“You’re not really Asian”

In today’s post we want to echo the photography project on microaggressions that photographer Kiyun at Fordham University published on the Internet (see this article on BuzzFeed) and the work that a group called The Microaggressions Project is doing on the social networks (website, Facebook and tumblr). As a concept, microaggressions have gained presence in how we look at present-day racism in the last few years. While much research has been done on this form of racism since the early 1970s, the term is now spreading and helping raise awareness at a larger societal level.

But, what are microaggressions? Microaggressions have been defined as “the everyday slights, indignities, put downs and insults that people of color, women, LGBT populations or those who are marginalized experience in their day-to-day interactions with people. Microaggressions often times appear to be a compliment but contain a metacommunication or hidden insult to the target groups in which it is delivered.” The areas into which the study of microaggressions has looked has expanded as the concept has been applied to more contexts.

The early studies on microaggressions focused on verbal and non-verbal forms of racial discrimination, particularly of African Americans and Asian Americans in the United States. However, it soon included microaggressions based also on gender (more frequent on women, but also on men), sexual orientation and other minorities (socioeconomic, ethnic or cultural minorities). Another area which is becoming more important is the study of discrimination by age, sometimes with statements related to how tech-savvy those of older generation should be, or the role of juniors in an organization. Other physical traits that may seem less sensitive such as height can feed into this practice of unconscious aggression.

Microaggressions are more widespread than some may believe; they can occur in school settings, corporations, groups of friends, media, etc.

Two examples of microaggression statements from the photo project by Kiyun at Fordham University (nortonism.tumblr.com)

According to Dr. Derald Wing Sue and colleagues, microaggressions can be categorized in three types: microassaults, microinsults and microinvalidations. Microaggressions can be harmful and create hostile environments for students in schools or employees in organizations. They can also contribute to lower attainment or productivity, structural inequity and escalate to overt discrimination.

“Microaggressions are outside of the level of conscious awareness of the perpetrator.”

Understanding how we all can be perpetrators is very relevant, especially when we work in intercultural and diverse contexts. However, understanding how microaggressions occur, how they affect individuals and how they can be treated is a complex task. Knowing about microaggressions is only the first step. If we want to be effective and not contribute to racist and unfair representations of groups other than ours, we need to be interculturally skilled and sensitive to the impact that our actions and words have on others. Being skilled and sensitive is a task that we need to work on every day. Remember that microaggressions are not only racial, they can also be against gender, sexual orientation or other physical, cultural or identity traits.

Some examples… 

Here are some examples of microaggressions collected at the University of Denver (from this link). Check out the bottom section of the link for suggestions on how to address microaggressions in the classroom.

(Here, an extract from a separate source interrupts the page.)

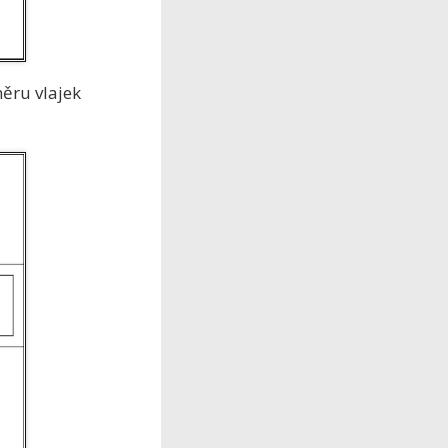
ěru vlajek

  • Continuing to mispronounce the names of students after being corrected, or not bothering to pronounce the name correctly in the first place.
  • Hosting discussions in class that place students from groups who may represent the minority opinion in a difficult position
  • Making assumptions about students and their backgrounds:
    • Assuming all Latino students speak Spanish:
      • “Can you translate this for me, Hector?”
    • Assuming all Asians are good at math
  • Assuming all students fit the traditional student profile and are proficient in the use of computers.